I am wondering however, how do you print the customs forms for International Priority / Express Mail with the Label Server? Can you print to thermal printers, or do you still need to use regular paper and regular laser jet?
Also, I am curious as to why you use your payment processor to verify mailing addresses (I didn’t even know that there are payment processors that can do that) if you are already using Fedex WebService to check for residential / business address. Don’t you already get the ‘verified address’ returned from Fedex?
Thanks.
We’re moving from Dazzle to Endicia Rate Server for our back-end shipping application, and looked into Stamps.com to compare. Turns out they don’t charge per label, plus you can fund your account via credit card (and take advantage of rewards).
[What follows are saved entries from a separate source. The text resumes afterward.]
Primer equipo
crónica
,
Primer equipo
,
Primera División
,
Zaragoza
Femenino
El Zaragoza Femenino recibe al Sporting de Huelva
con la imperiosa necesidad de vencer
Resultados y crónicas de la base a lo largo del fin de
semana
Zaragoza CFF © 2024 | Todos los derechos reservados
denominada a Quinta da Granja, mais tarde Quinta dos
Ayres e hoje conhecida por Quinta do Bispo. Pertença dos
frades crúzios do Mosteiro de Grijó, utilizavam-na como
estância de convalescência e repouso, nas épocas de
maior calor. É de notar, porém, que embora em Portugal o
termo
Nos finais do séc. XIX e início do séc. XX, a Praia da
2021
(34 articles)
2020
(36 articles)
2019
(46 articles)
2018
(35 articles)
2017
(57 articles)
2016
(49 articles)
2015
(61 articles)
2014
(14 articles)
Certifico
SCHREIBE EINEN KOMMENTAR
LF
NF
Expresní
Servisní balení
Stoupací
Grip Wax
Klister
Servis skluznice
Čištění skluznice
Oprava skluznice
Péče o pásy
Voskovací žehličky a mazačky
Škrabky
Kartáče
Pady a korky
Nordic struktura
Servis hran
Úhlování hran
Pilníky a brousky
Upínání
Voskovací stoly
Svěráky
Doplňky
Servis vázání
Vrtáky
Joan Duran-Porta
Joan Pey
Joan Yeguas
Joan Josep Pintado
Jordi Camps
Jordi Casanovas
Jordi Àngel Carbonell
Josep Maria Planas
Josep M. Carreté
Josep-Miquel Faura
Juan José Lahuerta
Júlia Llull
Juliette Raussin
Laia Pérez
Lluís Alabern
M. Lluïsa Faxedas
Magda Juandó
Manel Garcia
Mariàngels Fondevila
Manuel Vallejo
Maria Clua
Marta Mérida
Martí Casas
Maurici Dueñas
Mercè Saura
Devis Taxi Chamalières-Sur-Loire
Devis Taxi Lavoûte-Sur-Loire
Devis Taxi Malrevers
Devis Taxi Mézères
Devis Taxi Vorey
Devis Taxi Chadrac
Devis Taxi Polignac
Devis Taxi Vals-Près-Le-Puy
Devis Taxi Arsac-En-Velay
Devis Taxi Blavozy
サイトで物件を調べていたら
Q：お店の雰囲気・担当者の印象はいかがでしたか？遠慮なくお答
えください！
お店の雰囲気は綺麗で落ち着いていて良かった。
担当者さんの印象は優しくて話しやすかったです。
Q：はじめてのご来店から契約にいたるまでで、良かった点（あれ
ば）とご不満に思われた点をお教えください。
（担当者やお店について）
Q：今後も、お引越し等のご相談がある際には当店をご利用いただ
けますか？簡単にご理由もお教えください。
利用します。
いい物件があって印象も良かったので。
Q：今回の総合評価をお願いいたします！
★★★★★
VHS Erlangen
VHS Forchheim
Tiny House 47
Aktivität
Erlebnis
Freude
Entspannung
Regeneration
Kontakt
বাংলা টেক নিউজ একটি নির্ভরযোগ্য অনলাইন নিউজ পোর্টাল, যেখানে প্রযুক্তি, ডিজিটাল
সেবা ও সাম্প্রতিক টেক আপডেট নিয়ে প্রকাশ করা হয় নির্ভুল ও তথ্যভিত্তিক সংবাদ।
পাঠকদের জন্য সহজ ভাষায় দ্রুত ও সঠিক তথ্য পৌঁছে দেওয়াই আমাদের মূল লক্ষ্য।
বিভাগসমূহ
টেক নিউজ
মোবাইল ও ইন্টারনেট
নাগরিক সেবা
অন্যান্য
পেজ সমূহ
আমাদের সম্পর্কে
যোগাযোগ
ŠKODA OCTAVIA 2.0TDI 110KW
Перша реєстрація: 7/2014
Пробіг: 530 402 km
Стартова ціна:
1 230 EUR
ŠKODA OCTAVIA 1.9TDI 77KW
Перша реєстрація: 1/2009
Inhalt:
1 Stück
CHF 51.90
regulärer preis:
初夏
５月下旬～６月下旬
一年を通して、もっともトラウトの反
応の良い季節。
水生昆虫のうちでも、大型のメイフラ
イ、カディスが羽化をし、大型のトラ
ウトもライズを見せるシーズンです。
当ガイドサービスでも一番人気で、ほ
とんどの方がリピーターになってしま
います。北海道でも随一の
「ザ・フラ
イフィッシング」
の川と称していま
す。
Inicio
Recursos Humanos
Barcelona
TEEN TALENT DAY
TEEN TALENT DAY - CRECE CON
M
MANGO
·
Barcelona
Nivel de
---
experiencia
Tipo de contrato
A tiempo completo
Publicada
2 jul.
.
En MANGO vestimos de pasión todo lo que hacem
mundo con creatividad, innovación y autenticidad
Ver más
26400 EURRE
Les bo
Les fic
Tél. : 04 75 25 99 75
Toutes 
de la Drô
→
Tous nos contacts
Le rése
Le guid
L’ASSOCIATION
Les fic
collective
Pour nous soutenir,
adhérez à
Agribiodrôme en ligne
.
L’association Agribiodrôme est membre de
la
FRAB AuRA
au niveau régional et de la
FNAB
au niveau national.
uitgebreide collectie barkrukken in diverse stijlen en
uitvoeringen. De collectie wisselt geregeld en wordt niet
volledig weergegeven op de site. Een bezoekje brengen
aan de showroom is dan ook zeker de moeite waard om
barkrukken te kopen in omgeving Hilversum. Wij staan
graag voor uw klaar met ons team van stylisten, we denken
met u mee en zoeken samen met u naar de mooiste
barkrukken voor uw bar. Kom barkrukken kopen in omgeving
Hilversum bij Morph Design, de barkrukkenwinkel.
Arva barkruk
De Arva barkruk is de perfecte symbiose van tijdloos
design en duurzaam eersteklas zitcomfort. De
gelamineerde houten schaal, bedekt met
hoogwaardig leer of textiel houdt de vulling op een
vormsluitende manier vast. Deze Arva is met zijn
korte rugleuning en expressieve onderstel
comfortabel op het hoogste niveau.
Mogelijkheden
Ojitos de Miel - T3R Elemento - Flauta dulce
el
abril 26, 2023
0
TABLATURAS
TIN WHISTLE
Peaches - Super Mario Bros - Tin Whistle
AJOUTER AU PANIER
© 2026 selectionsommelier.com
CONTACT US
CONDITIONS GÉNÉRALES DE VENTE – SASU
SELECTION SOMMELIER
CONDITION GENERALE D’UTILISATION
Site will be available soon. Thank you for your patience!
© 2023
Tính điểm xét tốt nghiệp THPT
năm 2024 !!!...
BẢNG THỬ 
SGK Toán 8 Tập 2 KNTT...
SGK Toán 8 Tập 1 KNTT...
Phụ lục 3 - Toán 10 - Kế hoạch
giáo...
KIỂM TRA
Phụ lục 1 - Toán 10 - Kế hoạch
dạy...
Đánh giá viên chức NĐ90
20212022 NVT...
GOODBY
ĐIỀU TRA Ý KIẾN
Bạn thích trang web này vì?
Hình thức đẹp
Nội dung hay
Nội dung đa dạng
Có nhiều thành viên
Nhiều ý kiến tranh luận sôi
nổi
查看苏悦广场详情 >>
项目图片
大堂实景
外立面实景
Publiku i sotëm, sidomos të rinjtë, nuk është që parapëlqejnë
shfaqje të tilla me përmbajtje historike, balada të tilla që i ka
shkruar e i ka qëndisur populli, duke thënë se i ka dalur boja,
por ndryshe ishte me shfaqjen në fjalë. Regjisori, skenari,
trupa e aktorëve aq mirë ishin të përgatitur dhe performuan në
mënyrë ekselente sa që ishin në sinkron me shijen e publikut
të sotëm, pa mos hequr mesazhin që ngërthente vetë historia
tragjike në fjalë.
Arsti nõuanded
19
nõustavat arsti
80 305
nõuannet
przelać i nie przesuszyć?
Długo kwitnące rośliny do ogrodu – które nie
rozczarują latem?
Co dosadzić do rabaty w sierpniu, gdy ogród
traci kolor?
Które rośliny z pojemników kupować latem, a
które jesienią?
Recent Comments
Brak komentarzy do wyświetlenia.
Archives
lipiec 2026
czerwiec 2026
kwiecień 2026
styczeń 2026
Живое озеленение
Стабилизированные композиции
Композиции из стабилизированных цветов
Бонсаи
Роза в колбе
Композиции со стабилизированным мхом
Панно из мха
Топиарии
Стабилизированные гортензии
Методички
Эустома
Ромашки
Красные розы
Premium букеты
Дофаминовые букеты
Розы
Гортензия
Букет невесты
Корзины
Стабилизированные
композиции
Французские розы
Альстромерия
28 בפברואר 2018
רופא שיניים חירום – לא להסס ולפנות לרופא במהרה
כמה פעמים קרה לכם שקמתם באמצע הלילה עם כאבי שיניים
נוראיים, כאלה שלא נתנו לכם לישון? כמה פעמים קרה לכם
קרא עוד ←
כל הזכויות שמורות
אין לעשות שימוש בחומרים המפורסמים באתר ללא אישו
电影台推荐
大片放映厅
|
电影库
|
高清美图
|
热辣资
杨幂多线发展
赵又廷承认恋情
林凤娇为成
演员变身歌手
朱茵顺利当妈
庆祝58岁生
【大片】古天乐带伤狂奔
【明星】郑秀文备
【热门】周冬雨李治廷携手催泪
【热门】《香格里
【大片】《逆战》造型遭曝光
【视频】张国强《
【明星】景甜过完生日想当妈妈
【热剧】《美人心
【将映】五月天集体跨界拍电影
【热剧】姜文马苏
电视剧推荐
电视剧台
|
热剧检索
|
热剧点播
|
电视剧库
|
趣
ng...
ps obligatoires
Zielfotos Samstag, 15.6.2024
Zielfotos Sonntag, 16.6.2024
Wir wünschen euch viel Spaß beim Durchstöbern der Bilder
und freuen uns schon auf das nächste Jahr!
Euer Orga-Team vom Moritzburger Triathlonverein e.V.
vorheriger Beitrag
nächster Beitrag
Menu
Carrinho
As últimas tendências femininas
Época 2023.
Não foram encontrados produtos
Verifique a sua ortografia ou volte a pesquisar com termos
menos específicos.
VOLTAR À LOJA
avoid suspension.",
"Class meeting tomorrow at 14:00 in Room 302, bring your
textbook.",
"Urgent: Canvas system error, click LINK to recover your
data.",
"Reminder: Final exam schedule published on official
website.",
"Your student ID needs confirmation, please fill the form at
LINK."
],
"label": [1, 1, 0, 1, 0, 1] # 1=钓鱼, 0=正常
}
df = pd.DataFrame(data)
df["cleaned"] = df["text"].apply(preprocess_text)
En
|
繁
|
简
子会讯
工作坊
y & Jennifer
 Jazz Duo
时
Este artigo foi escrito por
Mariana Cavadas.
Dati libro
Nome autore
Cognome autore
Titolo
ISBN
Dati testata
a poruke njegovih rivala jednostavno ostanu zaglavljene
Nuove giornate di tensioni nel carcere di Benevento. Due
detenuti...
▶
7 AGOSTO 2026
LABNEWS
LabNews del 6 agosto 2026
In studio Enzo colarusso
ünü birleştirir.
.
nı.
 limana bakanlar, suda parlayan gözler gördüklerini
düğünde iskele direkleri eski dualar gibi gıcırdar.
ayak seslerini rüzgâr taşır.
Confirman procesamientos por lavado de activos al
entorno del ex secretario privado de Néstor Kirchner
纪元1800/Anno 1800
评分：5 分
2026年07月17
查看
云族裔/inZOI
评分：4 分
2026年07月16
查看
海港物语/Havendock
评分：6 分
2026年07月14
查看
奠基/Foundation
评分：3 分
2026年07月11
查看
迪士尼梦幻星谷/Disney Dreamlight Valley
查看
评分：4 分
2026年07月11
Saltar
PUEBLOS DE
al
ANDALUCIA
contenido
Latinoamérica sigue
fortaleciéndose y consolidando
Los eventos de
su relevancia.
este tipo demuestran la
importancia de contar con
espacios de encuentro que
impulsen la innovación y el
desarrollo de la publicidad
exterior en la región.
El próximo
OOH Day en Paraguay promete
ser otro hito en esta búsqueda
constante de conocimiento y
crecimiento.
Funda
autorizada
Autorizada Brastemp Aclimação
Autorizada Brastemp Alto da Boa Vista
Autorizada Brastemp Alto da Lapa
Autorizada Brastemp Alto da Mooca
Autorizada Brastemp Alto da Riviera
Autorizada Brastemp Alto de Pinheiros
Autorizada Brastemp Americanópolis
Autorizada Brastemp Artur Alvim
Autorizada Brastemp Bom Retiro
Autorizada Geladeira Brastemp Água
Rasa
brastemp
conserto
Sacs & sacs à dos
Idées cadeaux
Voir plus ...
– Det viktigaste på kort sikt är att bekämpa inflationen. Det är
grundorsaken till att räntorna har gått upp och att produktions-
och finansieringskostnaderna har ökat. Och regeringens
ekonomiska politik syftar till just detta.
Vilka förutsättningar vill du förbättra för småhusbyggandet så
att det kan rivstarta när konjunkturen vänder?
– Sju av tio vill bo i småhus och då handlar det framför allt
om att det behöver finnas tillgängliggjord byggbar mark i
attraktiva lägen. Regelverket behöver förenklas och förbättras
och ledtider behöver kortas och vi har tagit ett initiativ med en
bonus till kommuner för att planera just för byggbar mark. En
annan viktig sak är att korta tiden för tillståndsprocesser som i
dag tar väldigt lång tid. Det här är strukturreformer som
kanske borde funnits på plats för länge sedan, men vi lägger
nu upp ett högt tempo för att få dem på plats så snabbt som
Haven’t tested their API yet, though the documentation is good.
“We’re the government. We don’t have to give a shit if our services suck and our APIs don’t work. Don’t like it? Sit down and shut the fuck up!”
I’m currently using stamps.com to do all of what you’re having problems with.
We do automated APO shipments, it returns 6 images (most of that is the CP-72) in PNGs format that I print on 4 8.5×11 pages. This covers APO, Puerto Rico & Guam for us, along with light packages. They also support outputting in ZPL, which works fine for our thermal label printers. You can buy cheap zebra 450′s from ebay, and buy a few spares, and they’ll print labels in bulk at roughly 1 a second. There are other output formats available, but that worked out perfectly for me.
My only problem is their server relibility has been a little off. About 1% of the time I have problems with it, and it spits back an error about their servers being down. If I make the same request a few seconds later, it magically works.